WHAT TO WORK ON: All entries below are to be returned exactly, with pictures left out.
>>>>
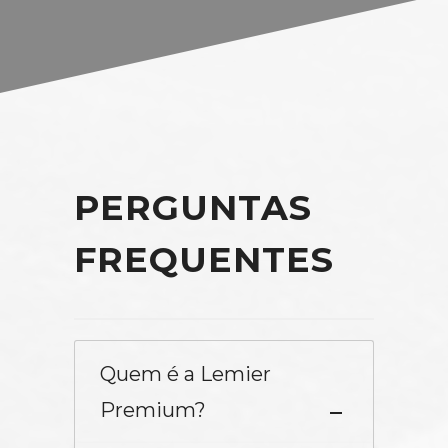
PERGUNTAS
FREQUENTES
Quem é a Lemier
Premium?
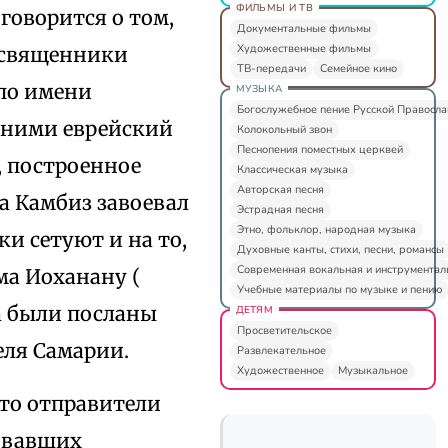
ФИЛЬМЫ И ТВ
 говорится о том,
Документальные фильмы
Художественные фильмы
т, священники
ТВ-передачи
Семейное кино
 по имени
МУЗЫКА
Богослужебное пение Русской Правосл
 ними еврейский
Колокольный звон
Песнопения поместных церквей
, построенное
Классическая музыка
Авторская песня
ра Камбиз завоевал
Эстрадная песня
Этно, фольклор, народная музыка
ки сетуют и на то,
Духовные канты, стихи, песни, романсы
Современная вокальная и инструментал
ма Иоханану (
Учебные материалы по музыке и пению
ма были посланы
ДЕТЯМ
Просветительское
еля Самарии.
Развлекательное
Художественное
Музыкальное
то отправители
товавших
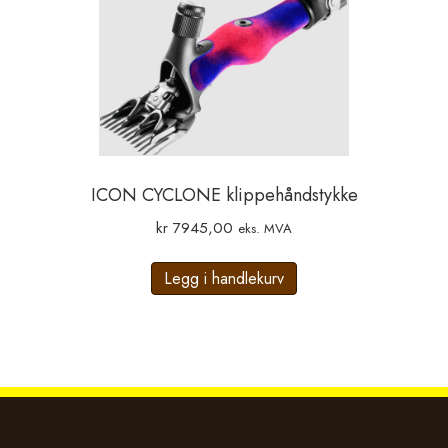
på
produktsiden
ICON CYCLONE klippehåndstykke
kr
7945,00
eks. MVA
Legg i handlekurv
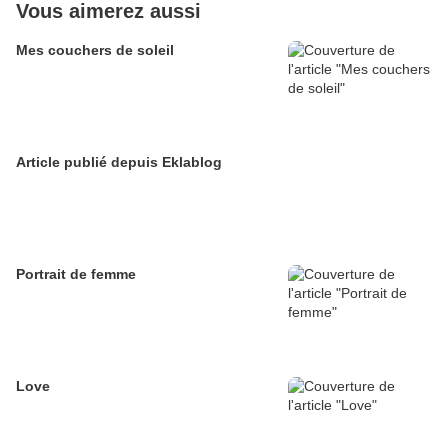
Vous aimerez aussi
Mes couchers de soleil
Article publié depuis Eklablog
Portrait de femme
Love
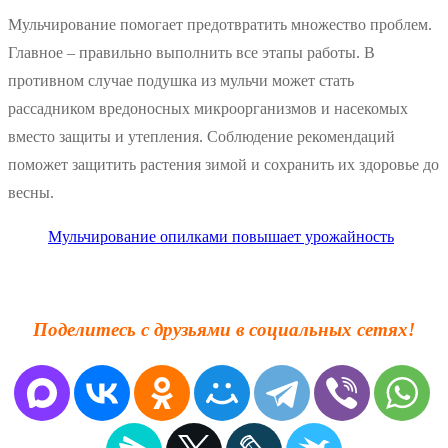
Мульчирование помогает предотвратить множество проблем.
Главное – правильно выполнить все этапы работы. В
противном случае подушка из мульчи может стать
рассадником вредоносных микроорганизмов и насекомых
вместо защиты и утепления. Соблюдение рекомендаций
поможет защитить растения зимой и сохранить их здоровье до
весны.
Мульчирование опилками повышает урожайность
Поделитесь с друзьями в социальных сетях!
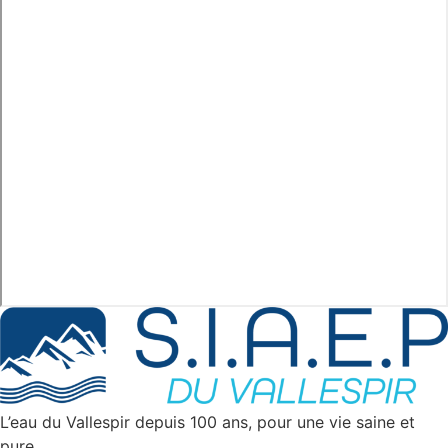
L’eau du Vallespir depuis 100 ans, pour une vie saine et
pure.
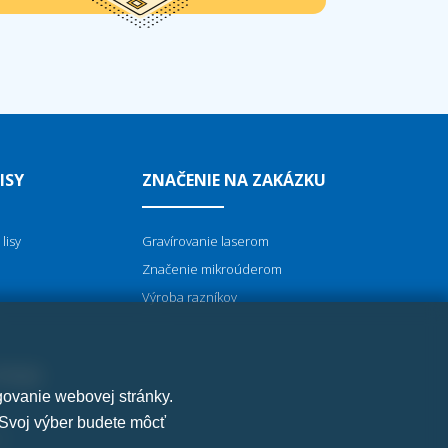
ISY
ZNAČENIE NA ZAKÁZKU
lisy
Gravírovanie laserom
Značenie mikroúderom
Výroba razníkov
TROJE
govanie webovej stránky.
 Svoj výber budete môcť
ie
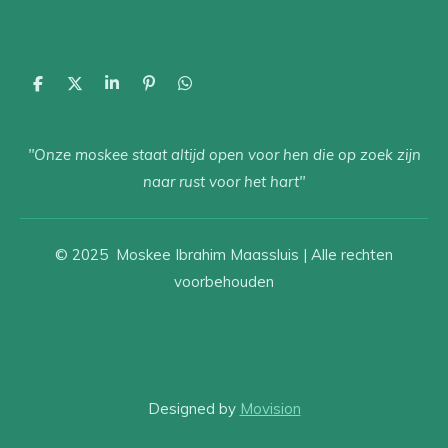
D
D
S
P
D
e
e
h
i
e
l
e
a
n
l
e
l
r
n
e
"Onze moskee staat altijd open voor hen die op zoek zijn
n
e
e
n
n
naar rust voor het hart"
© 2025 Moskee Ibrahim Maassluis | Alle rechten
voorbehouden
Designed by
Movision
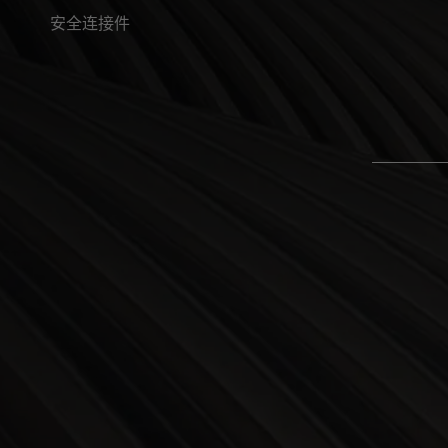
安全连接件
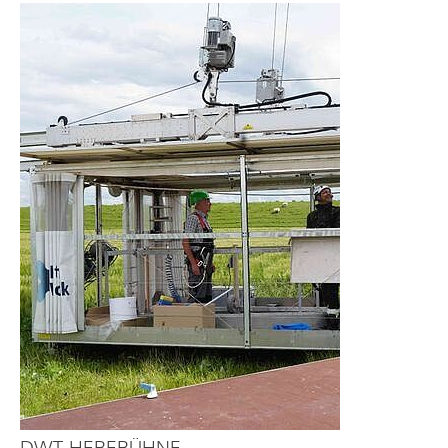
DWT-HEBEBÜHNE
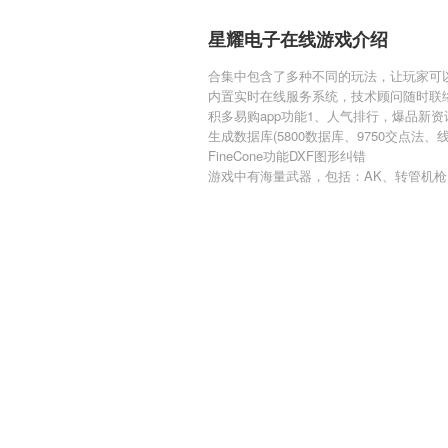
星耀电子在线游戏介绍
合集中包含了多种不同的玩法，让玩家可
内置实时在线服务系统，技术顾问随时联
积多易购app功能1、人气排行，爆品新
生成数据库(5800数据库、9750交点法、
FineCone功能DXF图形纠错
游戏中有海量武器，包括：AK、转管机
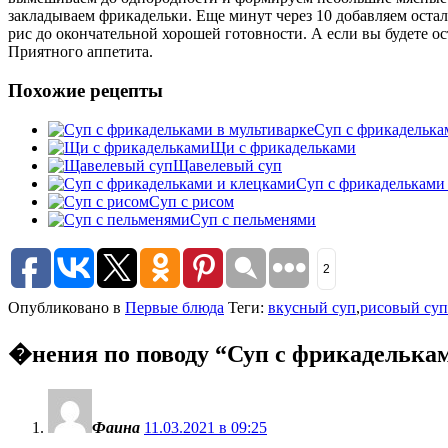
закладываем фрикадельки. Еще минут через 10 добавляем осталь
рис до окончательной хорошей готовности. А если вы будете ос
Приятного аппетита.
Похожие рецепты
Суп с фрикаделька
Щи с фрикадельками
Щавелевый суп
Суп с фрикадельками
Суп с рисом
Суп с пельменями
2
Опубликовано в
Первые блюда
Теги:
вкусный суп
,
рисовый суп
�нения по поводу “
Суп с фрикаделька
Фаина
11.03.2021 в 09:25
<<<<
EXERCISE RESULT:
PERGUNTAS
FREQUENTES
Quem é a Lemier
Premium?
ФИЛЬМЫ И ТВ
 говорится о том,
Документальные фильмы
Художественные фильмы
т, священники
ТВ-передачи
Семейное кино
 по имени
МУЗЫКА
Богослужебное пение Русской Правосл
 ними еврейский
Колокольный звон
Песнопения поместных церквей
, построенное
Классическая музыка
Авторская песня
ра Камбиз завоевал
Эстрадная песня
Этно, фольклор, народная музыка
ки сетуют и на то,
Духовные канты, стихи, песни, романсы
Современная вокальная и инструментал
ма Иоханану (
Учебные материалы по музыке и пению
ма были посланы
ДЕТЯМ
Просветительское
еля Самарии.
Развлекательное
Художественное
Музыкальное
то отправители
товавших
på
produktsiden
ICON CYCLONE klippehåndstykke
kr
7945,00
eks. MVA
Legg i handlekurv
Vous aimerez aussi
Mes couchers de soleil
Article publié depuis Eklablog
Portrait de femme
Love
Мульчирование помогает предотвратить множество проблем.
Главное – правильно выполнить все этапы работы. В
противном случае подушка из мульчи может стать
рассадником вредоносных микроорганизмов и насекомых
вместо защиты и утепления. Соблюдение рекомендаций
поможет защитить растения зимой и сохранить их здоровье до
весны.
Мульчирование опилками повышает урожайность
Поделитесь с друзьями в социальных сетях!
L’eau du Vallespir depuis 100 ans, pour une vie saine et
pure.
ISY
ZNAČENIE NA ZAKÁZKU
lisy
Gravírovanie laserom
Značenie mikroúderom
Výroba razníkov
TROJE
govanie webovej stránky.
 Svoj výber budete môcť
ie
D
D
S
P
D
e
e
h
i
e
l
e
a
n
l
e
l
r
n
e
"Onze moskee staat altijd open voor hen die op zoek zijn
n
e
e
n
n
naar rust voor het hart"
© 2025 Moskee Ibrahim Maassluis | Alle rechten
voorbehouden
Designed by
Movision
安全连接件
DWT-HEBEBÜHNE
星耀电子在线游戏介绍
合集中包含了多种不同的玩法，让玩家可
内置实时在线服务系统，技术顾问随时联
积多易购app功能1、人气排行，爆品新
生成数据库(5800数据库、9750交点法、
FineCone功能DXF图形纠错
游戏中有海量武器，包括：AK、转管机
закладываем фрикадельки. Еще минут через 10 добавляем осталь
рис до окончательной хорошей готовности. А если вы будете ос
Приятного аппетита.
Похожие рецепты
Суп с фрикаделька
Щи с фрикадельками
Щавелевый суп
Суп с фрикадельками
Суп с рисом
Суп с пельменями
2
Опубликовано в
Первые блюда
Теги:
вкусный суп
,
рисовый суп
�нения по поводу “
Суп с фрикаделька
Фаина
11.03.2021 в 09:25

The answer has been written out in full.